Despite urgency of euthanasia, CPC front-runners do not address issue
The Conservative leadership candidates have not focused closely on the issue of so-called Medical Aid in Dying, or MAiD (euthanasia), even though the government is debating the expansion of euthanasia through Bill C-7. The two supposed front-runners, Peter MacKay and Erin O’Toole have not addressed the issue. Derek Sloan vowed to “Extend the official review of Euthanasia/MAID legislation to ensure the strongest safeguards for the most vulnerable.” Leslyn Lewis said: “I will stop the expansion of new categories for Medically Assisted Death.”
One of the problems with euthanasia is that people debate the issue based on theory rather than reality and since everyone wants freedom, choice, and autonomy, the arguments against euthanasia tend to be weak. But the reality is that legalizing MAiD gave doctors and nurse practitioners, literally the right to kill their patients.
Even if the Conservative leaders are afraid of addressing the issue, the concerns with Bill C-7 are easier to address. Bill C-7 is the federal government’s response to the Quebec Truchon court decision that came down in September 2019. What does Bill C-7 do?
- Bill C-7 removes the requirement in the law that a person’s natural death be reasonably foreseeable to qualify for assisted death, meaning, people who are not terminally ill can die by euthanasia. The Quebec court Truchon decision only required this amendment to the law, but Bill C-7 goes further.
- Bill C-7 permits a doctor or nurse practitioner to lethally inject a person who is incapable of consenting, if that person was previously approved for assisted death.
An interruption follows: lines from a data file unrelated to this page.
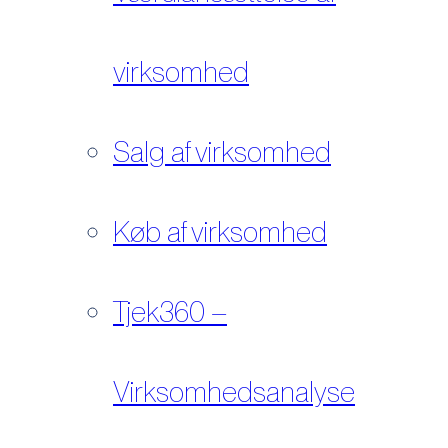
virksomhed
Salg af virksomhed
Køb af virksomhed
Tjek360 –
Virksomhedsanalyse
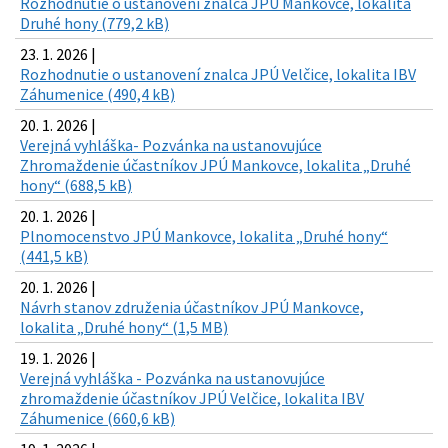
Rozhodnutie o ustanovení znalca JPÚ Mankovce, lokalita
Druhé hony (779,2 kB)
23. 1. 2026 |
Rozhodnutie o ustanovení znalca JPÚ Velčice, lokalita IBV
Záhumenice (490,4 kB)
20. 1. 2026 |
Verejná vyhláška- Pozvánka na ustanovujúce
Zhromaždenie účastníkov JPÚ Mankovce, lokalita „Druhé
hony“ (688,5 kB)
20. 1. 2026 |
Plnomocenstvo JPÚ Mankovce, lokalita „Druhé hony“
(441,5 kB)
20. 1. 2026 |
Návrh stanov združenia účastníkov JPÚ Mankovce,
lokalita „Druhé hony“ (1,5 MB)
19. 1. 2026 |
Verejná vyhláška - Pozvánka na ustanovujúce
zhromaždenie účastníkov JPÚ Velčice, lokalita IBV
Záhumenice (660,6 kB)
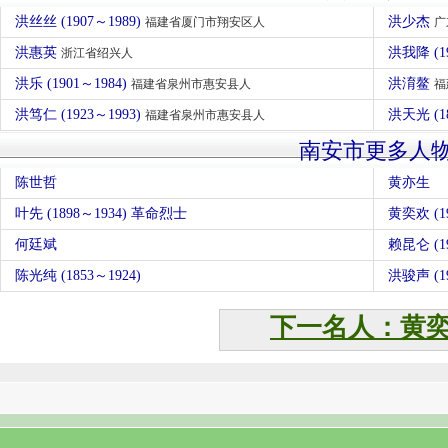
洪丝丝 (1907～1989)
洪少杰
福建省厦门市翔安区人
广
洪惠英
洪我降 (1
浙江省绍兴人
洪乐 (1901～1984)
洪淯鳌
福建省泉州市惠安县人
福
洪笃仁 (1923～1993)
洪天光 (1
福建省泉州市惠安县人
南安市更多人
陈世哲
黄亦生
叶先 (1898～1934) 革命烈士
黄奕欢 (19
何廷斌
赖昆仑 (19
陈光纯 (1853～1924)
洪骏声 (19
下一名人：黄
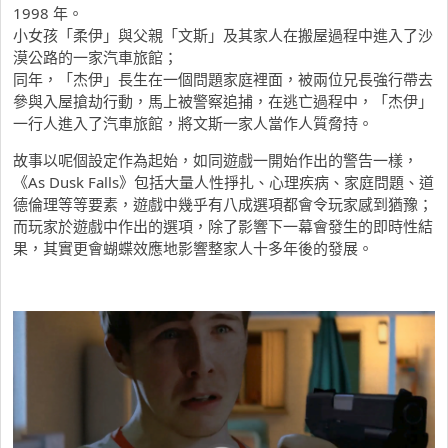
1998 年。
小女孩「柔伊」與父親「文斯」及其家人在搬屋過程中進入了沙
漠公路的一家汽車旅館；
同年，「杰伊」長生在一個問題家庭裡面，被兩位兄長強行帶去
參與入屋搶劫行動，馬上被警察追捕，在逃亡過程中，「杰伊」
一行人進入了汽車旅館，將文斯一家人當作人質脅持。
故事以呢個設定作為起始，如同遊戲一開始作出的警告一樣，
《As Dusk Falls》包括大量人性掙扎、心理疾病、家庭問題、道
德倫理等等要素，遊戲中幾乎有八成選項都會令玩家感到猶豫；
而玩家於遊戲中作出的選項，除了影響下一幕會發生的即時性結
果，其實更會蝴蝶效應地影響整家人十多年後的發展。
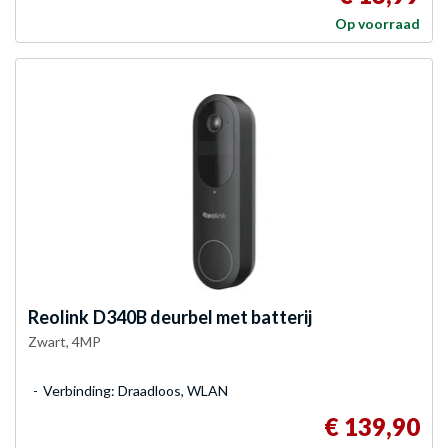
Op voorraad
Reolink
D340B deurbel met batterij
Zwart, 4MP
Verbinding: Draadloos, WLAN
€ 139,90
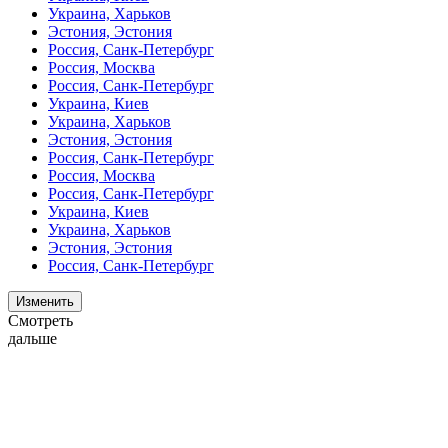
Украина, Харьков
Эстония, Эстония
Россия, Санк-Петербург
Россия, Москва
Россия, Санк-Петербург
Украина, Киев
Украина, Харьков
Эстония, Эстония
Россия, Санк-Петербург
Россия, Москва
Россия, Санк-Петербург
Украина, Киев
Украина, Харьков
Эстония, Эстония
Россия, Санк-Петербург
Изменить
Смотреть
дальше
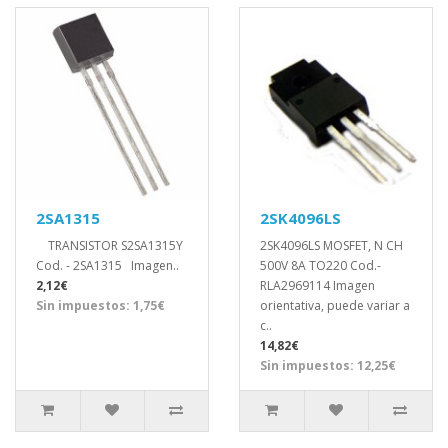
2SA1315
2SK4096LS
TRANSISTOR S2SA1315Y
2SK4096LS MOSFET, N CH
Cod. - 2SA1315 Imagen..
500V 8A TO220 Cod.-
2,12€
RLA2969114 Imagen
Sin impuestos: 1,75€
orientativa, puede variar a
c..
14,82€
Sin impuestos: 12,25€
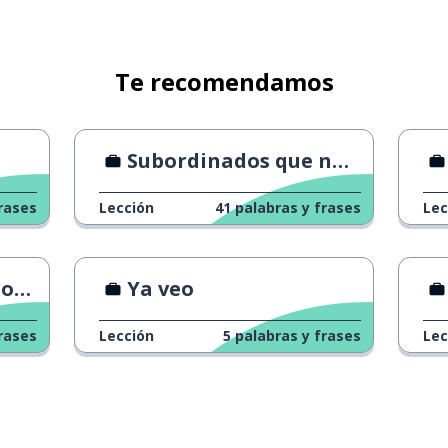
Te recomendamos
Subordinados que no pueden trabajar
rases
Lección
41
palabras y frases
Lec
ero
Ya veo
rases
Lección
5
palabras y frases
Lec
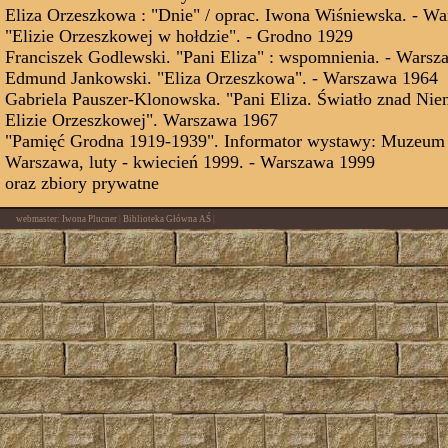
Eliza Orzeszkowa : "Dnie" / oprac. Iwona Wiśniewska. - W
"Elizie Orzeszkowej w hołdzie". - Grodno 1929
Franciszek Godlewski. "Pani Eliza" : wspomnienia. - Wars
Edmund Jankowski. "Eliza Orzeszkowa". - Warszawa 1964
Gabriela Pauszer-Klonowska. "Pani Eliza. Światło znad Nie
Elizie Orzeszkowej". Warszawa 1967
"Pamięć Grodna 1919-1939". Informator wystawy: Muzeum 
Warszawa, luty - kwiecień 1999. - Warszawa 1999
oraz zbiory prywatne
webmaster: Iwona Plucner
|
Biblioteka Główna AŚ
|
This contravenes the Supreme Court of Canada Carter decision which stated that only competent people could die by euthanasia.
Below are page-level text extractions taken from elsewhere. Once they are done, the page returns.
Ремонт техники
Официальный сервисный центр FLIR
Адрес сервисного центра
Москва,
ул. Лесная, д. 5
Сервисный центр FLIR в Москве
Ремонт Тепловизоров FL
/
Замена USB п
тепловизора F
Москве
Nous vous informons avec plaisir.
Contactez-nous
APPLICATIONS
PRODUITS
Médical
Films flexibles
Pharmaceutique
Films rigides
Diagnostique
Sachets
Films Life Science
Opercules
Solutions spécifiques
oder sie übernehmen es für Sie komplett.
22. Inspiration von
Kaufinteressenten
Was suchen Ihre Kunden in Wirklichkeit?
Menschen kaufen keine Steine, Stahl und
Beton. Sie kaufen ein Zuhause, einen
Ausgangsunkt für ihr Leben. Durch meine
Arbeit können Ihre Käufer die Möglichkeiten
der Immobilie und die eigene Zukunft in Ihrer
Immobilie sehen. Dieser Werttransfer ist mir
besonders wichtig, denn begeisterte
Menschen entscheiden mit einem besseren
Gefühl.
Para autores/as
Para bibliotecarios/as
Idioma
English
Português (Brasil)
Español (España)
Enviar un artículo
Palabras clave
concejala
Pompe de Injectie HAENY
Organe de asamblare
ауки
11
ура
- Bill C-7 waives the ten-day waiting period if a person’s natural death is deemed to be reasonably foreseeable. Thus a person could request euthanasia on a “bad day” and die the same day. Studies prove that the “will to live” fluctuates.
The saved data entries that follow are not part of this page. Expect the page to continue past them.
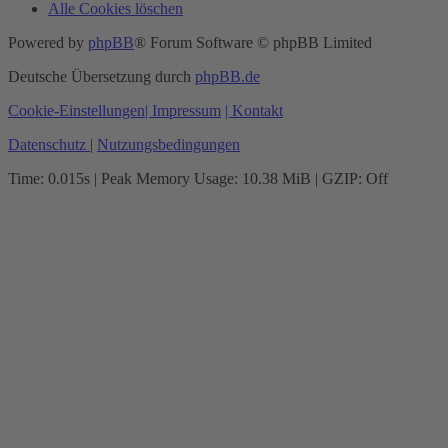
Alle Cookies löschen
Powered by
phpBB
® Forum Software © phpBB Limited
Deutsche Übersetzung durch
phpBB.de
Cookie-Einstellungen
| Impressum
| Kontakt
Datenschutz
|
Nutzungsbedingungen
Time: 0.015s
| Peak Memory Usage: 10.38 MiB | GZIP: Off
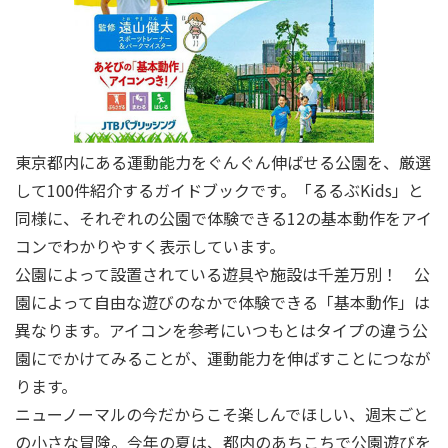
東京都内にある運動能力をぐんぐん伸ばせる公園を、厳選
して100件紹介するガイドブックです。「るるぶKids」と
同様に、それぞれの公園で体験できる12の基本動作をアイ
コンでわかりやすく表示しています。
公園によって設置されている遊具や施設は千差万別！ 公
園によって自由な遊びのなかで体験できる「基本動作」は
異なります。アイコンを参考にいつもとはタイプの違う公
園にでかけてみることが、運動能力を伸ばすことにつなが
ります。
ニューノーマルの今だからこそ楽しんでほしい、週末ごと
の小さな冒険。今年の夏は、都内のあちこちで公園遊びを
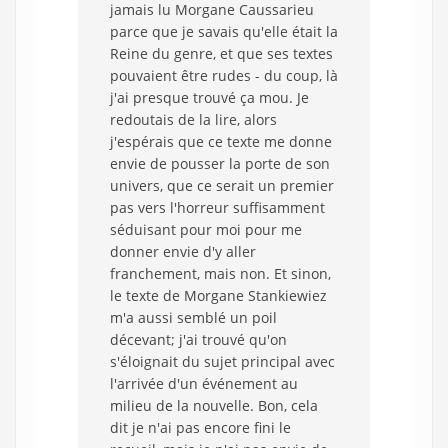
jamais lu Morgane Caussarieu
parce que je savais qu'elle était la
Reine du genre, et que ses textes
pouvaient être rudes - du coup, là
j'ai presque trouvé ça mou. Je
redoutais de la lire, alors
j'espérais que ce texte me donne
envie de pousser la porte de son
univers, que ce serait un premier
pas vers l'horreur suffisamment
séduisant pour moi pour me
donner envie d'y aller
franchement, mais non. Et sinon,
le texte de Morgane Stankiewiez
m'a aussi semblé un poil
décevant; j'ai trouvé qu'on
s'éloignait du sujet principal avec
l'arrivée d'un événement au
milieu de la nouvelle. Bon, cela
dit je n'ai pas encore fini le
- Bill C-7 creates a two track law. A person whose natural death is deemed to be reasonably foreseeable has no waiting period while a person whose natural death is not deemed to be reasonably foreseeable would have a 90 day waiting period before being killed by lethal injection. The two-track nature of the law creates an inequality which will likely be struck down by a future court case.
- Bill C-7 falsely claims to prevent euthanasia for people with mental illness. The euthanasia law permits MAiD for people who are physically or psychologically suffering that is intolerable to the person and that cannot be relieved in a way that the person considers acceptable. However mental illness is considered a form of psychological suffering and psychological suffering is not defined in the law.
It is not very hard to simply oppose Bill C-7, that if passed will give Canada the most extreme euthanasia law in the world.
Alex Schadenberg is the executive director of the Euthanasia Prevention Coalition.